News Flash
NAIROBI, May 3, 2024 (BSS/AFP) - The death toll from flood-related incidents
in Kenya has crossed 200 since March, the interior ministry said Friday, as a
cyclone barrelled towards the Tanzanian coast.
Torrential rains have lashed much of East Africa, triggering flooding and
landslides that has destroyed crops, swallowed homes, and displaced hundreds
of thousands of people.
Some 210 people have died in Kenya "due to severe weather conditions," the
interior ministry said in a statement, with 22 killed in the past 24 hours.
More than 165,000 people had been uprooted from their home, it added and 90
others missing, raising fears that the toll could rise higher.
Kenya and neighbouring Tanzania, where at least 155 people have been killed
in flooding, are bracing for cyclone Hidaya, bringing heavy rain, wind and
waves to their coasts.
Tanzanian authorities warned Friday that Hidaya had "strengthened to reach
the status of a full-fledged cyclone," at 3:00 am local time (0000GMT) when
it was some 400 kilometres (248 miles) from the southeastern city of Mtwara.

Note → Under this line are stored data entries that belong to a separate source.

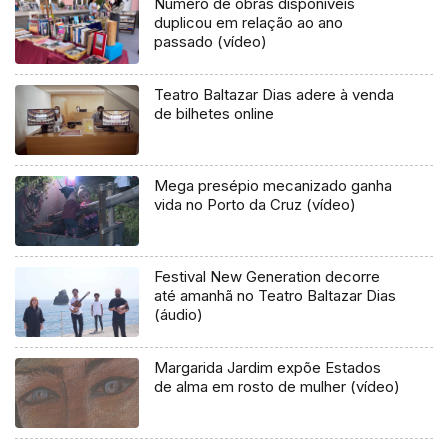
Número de obras disponíveis
duplicou em relação ao ano
passado (vídeo)
Teatro Baltazar Dias adere à venda
de bilhetes online
Mega presépio mecanizado ganha
vida no Porto da Cruz (vídeo)
Festival New Generation decorre
até amanhã no Teatro Baltazar Dias
(áudio)
Margarida Jardim expõe Estados
de alma em rosto de mulher (vídeo)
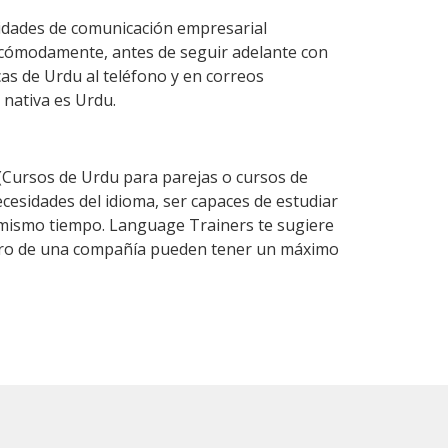
lidades de comunicación empresarial
 cómodamente, antes de seguir adelante con
cas de Urdu al teléfono y en correos
 nativa es Urdu.
Cursos de Urdu para parejas o cursos de
esidades del idioma, ser capaces de estudiar
l mismo tiempo. Language Trainers te sugiere
entro de una compañía pueden tener un máximo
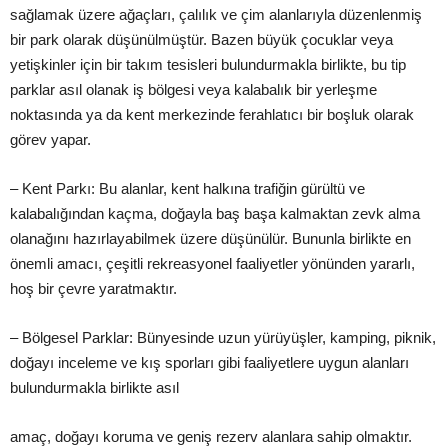
sağlamak üzere ağaçları, çalılı
k ve çim alanlarıyla düzenlenmiş
bir park olarak düş
ünül
müş
tür.
Bazen büyük çocuklar veya
yetiş
kinler için bir takım tesisleri bulundurmakla birlikt
e, bu tip
parklar asıl olanak iş
b
ölgesi veya kalabalık bir yerleş
me
noktasında ya da ken
t merkezinde ferahlatıcı bir boş
luk olarak
görev yapar.
– Kent Parkı: Bu alanlar, kent halkına trafiğin gürültü ve
kalab
alığından kaçma, doğayla baş baş
a kalmaktan zevk alma
olanağını hazırlayabilmek üzere
düş
ünülür. Bunun
la birlikte en
önemli amacı, çeş
itli rekreasyonel f
aaliyetler yönünden yararlı,
hoş
bir çevre yaratmaktır.
– Bölgesel
Parklar: Bünyesinde uzun yürüyüş
ler, kamping
, piknik,
doğayı inceleme ve kış
sporları gibi faaliyetlere uygun alanları
bulundurmakla birlikte asıl
amaç, doğayı koruma ve geniş
rezerv alanlara sahip olmaktır.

"Cyclone Hidaya has continued to strengthen further, with wind speeds
increasing to about 130 kilometres per hour," they said in a weather
bulletin.
Kenya's interior ministry forecast that the cyclone was likely to "bring
strong winds and large ocean waves, with heavy rainfall" expected to hit the
coast starting Sunday.
The heavier than usual rains have also claimed at least 29 lives in Burundi,
with 175 people injured, and tens of thousands displaced since September last
year, the United Nations said.
The rains have been amplified by the El Nino weather pattern -- a naturally
occurring climate phenomenon typically associated with increased heat
worldwide, leading to drought in some parts of the world and heavy downpours
elsewhere.
Late last year, more than 300 people died in rains and floods in Kenya,
Somalia and Ethiopia, just as the region was trying to recover from its worst
drought in four decades.
Cyclone season in the southwest of the Indian Ocean normally lasts from
November to April and sees around a dozen storms each year.